### YOUR GOAL
What lines of the data hold the string "selenium"? Pull each one out.

### DATA UNDER STUDY
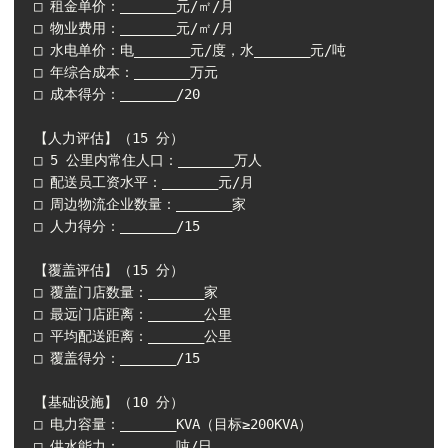
□ 租金单价：_______元/㎡/月

□ 物业费用：_______元/㎡/月

□ 水电单价：电_______元/度，水_______元/吨

□ 年综合成本：_______万元

□ 成本得分：_______/20

【人力评估】（15 分）

□ 5 公里内常住人口：_______万人

□ 配送员工资水平：_______元/月

□ 周边物流企业数量：_______家

□ 人力得分：_______/15

【覆盖评估】（15 分）

□ 覆盖门店数量：_______家

□ 最远门店距离：_______公里

□ 平均配送距离：_______公里

□ 覆盖得分：_______/15

【基础设施】（10 分）

□ 电力容量：_______KVA（目标≥200KVA）

□ 供水能力：_______吨/日
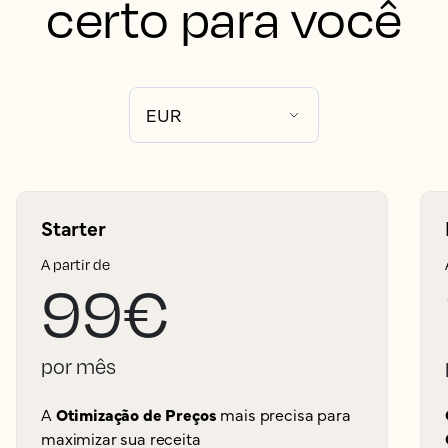
certo para você
Starter
A partir de
99€
por mês
A
Otimização de Preços
mais precisa para
maximizar sua receita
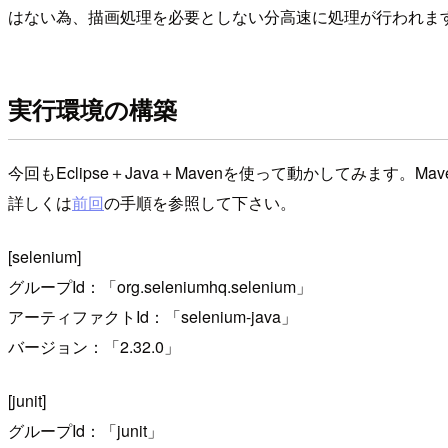
はない為、描画処理を必要としない分高速に処理が行われま
実行環境の構築
今回もEclipse＋Java＋Mavenを使って動かしてみます
詳しくは
前回
の手順を参照して下さい。
[selenium]
グループId：「org.seleniumhq.selenium」
アーティファクトId：「selenium-java」
バージョン：「2.32.0」
[junit]
グループId：「junit」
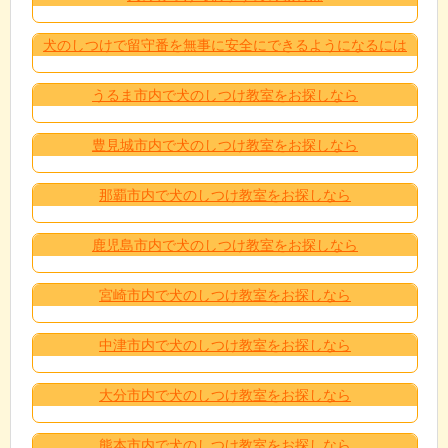
犬のしつけで留守番を無事に安全にできるようになるには
うるま市内で犬のしつけ教室をお探しなら
豊見城市内で犬のしつけ教室をお探しなら
那覇市内で犬のしつけ教室をお探しなら
鹿児島市内で犬のしつけ教室をお探しなら
宮崎市内で犬のしつけ教室をお探しなら
中津市内で犬のしつけ教室をお探しなら
大分市内で犬のしつけ教室をお探しなら
熊本市内で犬のしつけ教室をお探しなら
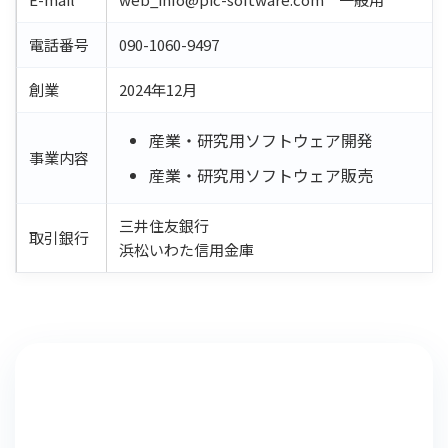
電話番号
090-1060-9497
創業
2024年12月
産業・研究用ソフトウェア開発
事業内容
産業・研究用ソフトウェア販売
三井住友銀行
取引銀行
浜松いわた信用金庫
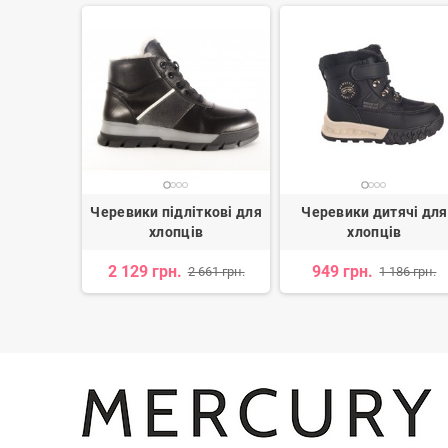
ткові для
Черевики підліткові для
Черевики дитячі для
ів
хлопців
хлопців
2 129 грн.
949 грн.
 890 грн.
2 661 грн.
1 186 грн.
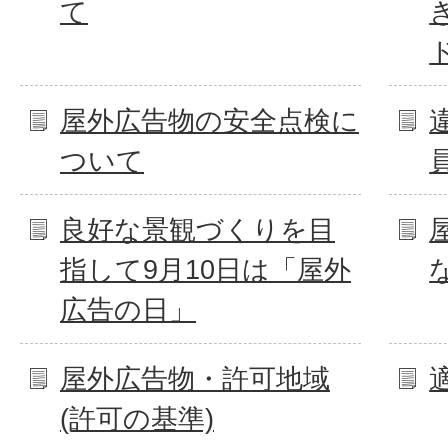
て
屋外広告物の安全点検に
ついて
良好な景観づくりを目
指して9月10日は「屋外
広告の日」
屋外広告物・許可地域
(許可の基準)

### ANSWER FOR THE TASK
[selenium]
グループId：「org.seleniumhq.selenium」
アーティファクトId：「selenium-java」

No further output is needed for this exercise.